─── Recorded data ───
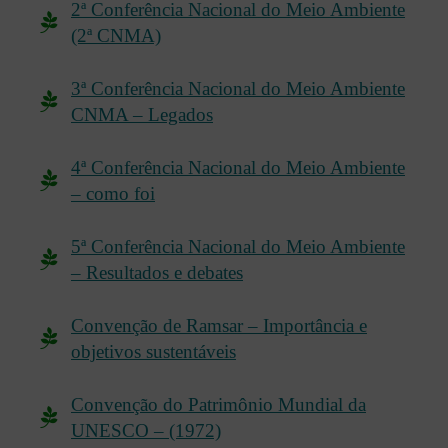
2ª Conferência Nacional do Meio Ambiente
(2ª CNMA)
3ª Conferência Nacional do Meio Ambiente
CNMA – Legados
4ª Conferência Nacional do Meio Ambiente
– como foi
5ª Conferência Nacional do Meio Ambiente
– Resultados e debates
Convenção de Ramsar – Importância e
objetivos sustentáveis
Convenção do Patrimônio Mundial da
UNESCO – (1972)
───
▸ **Work required**:
Restate every line above exactly, omitting images.

▸ **Exercise response**:
2ª Conferência Nacional do Meio Ambiente
(2ª CNMA)
3ª Conferência Nacional do Meio Ambiente
CNMA – Legados
4ª Conferência Nacional do Meio Ambiente
– como foi
5ª Conferência Nacional do Meio Ambiente
– Resultados e debates
Convenção de Ramsar – Importância e
objetivos sustentáveis
Convenção do Patrimônio Mundial da
UNESCO – (1972)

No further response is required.